2004News

PRD may or may not exclude corn syrup

Different newspapers mean different takes on the current debates in the Senate. The tax reform package ? an supposedly “urgent” measure ? has been stuck in Congress for nearly two months and, just recently, the PRD senators tacked on a new tax on imported High Fructose Corn Syrup (HFCS), a move that was advanced by local sugar producers and hotly rejected by United States Ambassador Hans Hertell. Today’s Listin Diario headlines the decision made by the PRD’s political commission, as headed by Vicente Sanchez Baret, to remove the corn syrup from the tax proposals. Andres Bautista, the Senate president, said that the vote on the bill would take place this afternoon, to allow for more lobbying and negotiations between the Senate and the PRD. PLD Senator Jose Tomas Perez (PLD-National District, Santo Domingo) told reporters that President Fernandez had proposed that the issue of the HFCS be taken up with the World Trade Organization. Nonetheless, the PRSC is insisting that the 25% tax on HFCS be kept in the bill, even if it jeopardizes the passage of the Free Trade Agreement in the United States Congress.

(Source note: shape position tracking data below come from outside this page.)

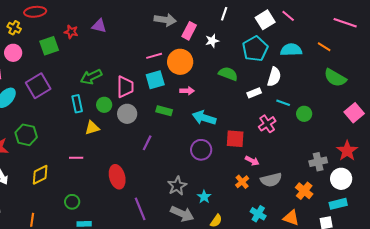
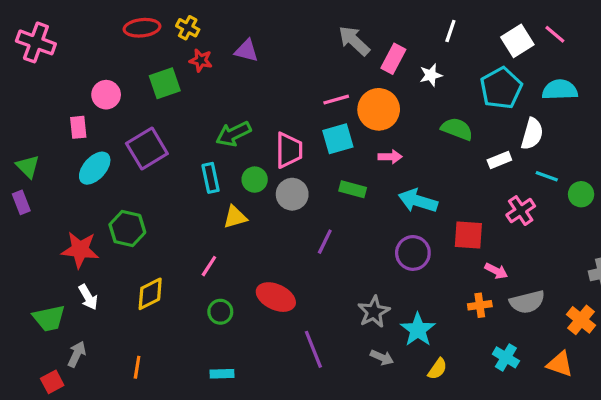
gray arrow: (165, 20) -> (354, 41), turned -145
yellow cross: (14, 28) -> (188, 28), moved
pink line: (76, 158) -> (209, 266), turned -56
red ellipse: (117, 177) -> (276, 297), turned -50
orange cross: (242, 182) -> (480, 305), turned 32
cyan star: (204, 197) -> (418, 330), size x1.5
green circle: (72, 202) -> (220, 312), moved
gray arrow: (182, 214) -> (382, 357), size x0.6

An El Caribe story, whose headline read “PRD blocks road to tax reform,” reported that a meeting of 26 of the 29 PRD senators stalled the debates in the Senate, and, after the meeting concluded, Sanchez Baret and Hernani Salazar were cited as saying that they were not sure whether the tax package “was necessary or not” given that the government has been reducing subsidies.